Stored entries

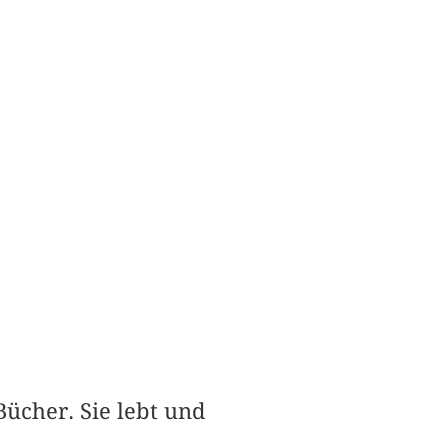
ücher. Sie lebt und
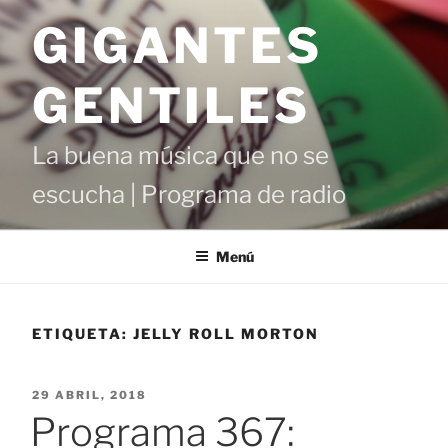
Saltar
GIGANTES
al
contenido
GENTILES
La buena música que no se
escucha | Programa de radio
Menú
ETIQUETA:
JELLY ROLL MORTON
PUBLICADO
29 ABRIL, 2018
EL
Programa 367:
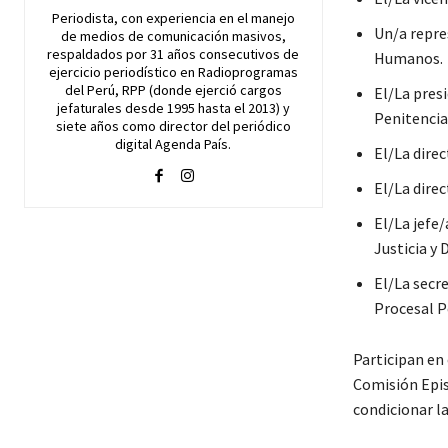
Periodista, con experiencia en el manejo
Un/a repre
de medios de comunicación masivos,
respaldados por 31 años consecutivos de
Humanos.
ejercicio periodístico en Radioprogramas
del Perú, RPP (donde ejerció cargos
El/La pres
jefaturales desde 1995 hasta el 2013) y
Penitencia
siete años como director del periódico
digital Agenda País.
El/La dire
El/La dire
El/La jefe/
Justicia y
El/La secr
Procesal P
Participan en 
Comisión Episc
condicionar l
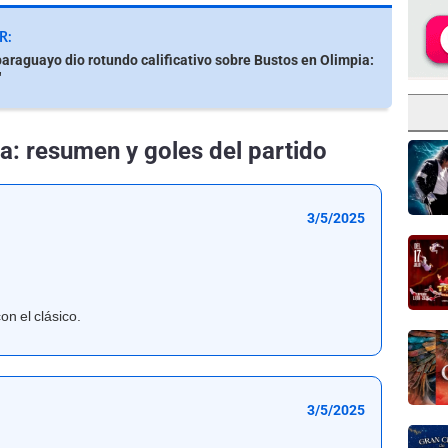
R:
paraguayo dio rotundo calificativo sobre Bustos en Olimpia:
"
a: resumen y goles del partido
3/5/2025
n el clásico.
3/5/2025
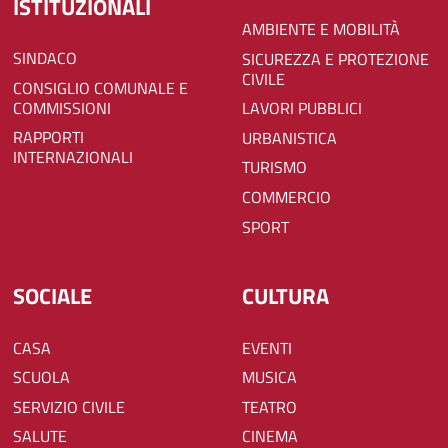
ISTITUZIONALI
AMBIENTE E MOBILITÀ
SINDACO
SICUREZZA E PROTEZIONE
CIVILE
CONSIGLIO COMUNALE E
COMMISSIONI
LAVORI PUBBLICI
RAPPORTI
URBANISTICA
INTERNAZIONALI
TURISMO
COMMERCIO
SPORT
SOCIALE
CULTURA
CASA
EVENTI
SCUOLA
MUSICA
SERVIZIO CIVILE
TEATRO
SALUTE
CINEMA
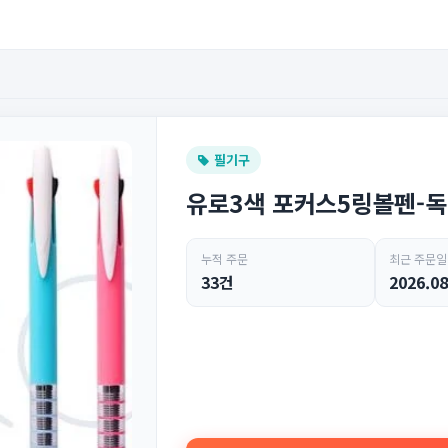
필기구
유로3색 포커스5링볼펜-
누적 주문
최근 주문일
33건
2026.08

* WHAT THE TASK ASKS: Report each line above containing the string "años".

* TASK RESPONSE:
respaldados por 31 años consecutivos de
siete años como director del periódico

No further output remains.